• Task: Quote exactly the lines running from the line with "пригревает, но именно в это время хвойники" to the end of the entries, including both, and nothing else.

──────────────────────────────

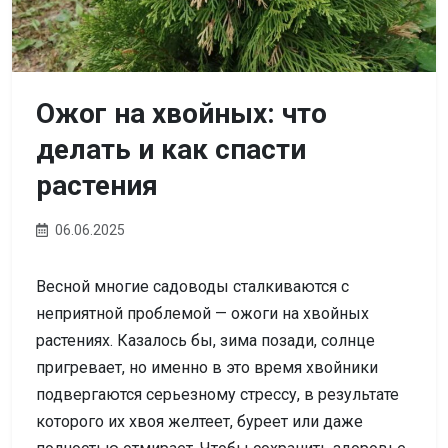
Ожог на хвойных: что
делать и как спасти
растения
06.06.2025
Весной многие садоводы сталкиваются с
неприятной проблемой — ожоги на хвойных
растениях. Казалось бы, зима позади, солнце
пригревает, но именно в это время хвойники
подвергаются серьезному стрессу, в результате
которого их хвоя желтеет, буреет или даже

──────────────────────────────

• Written answer:
пригревает, но именно в это время хвойники
подвергаются серьезному стрессу, в результате
которого их хвоя желтеет, буреет или даже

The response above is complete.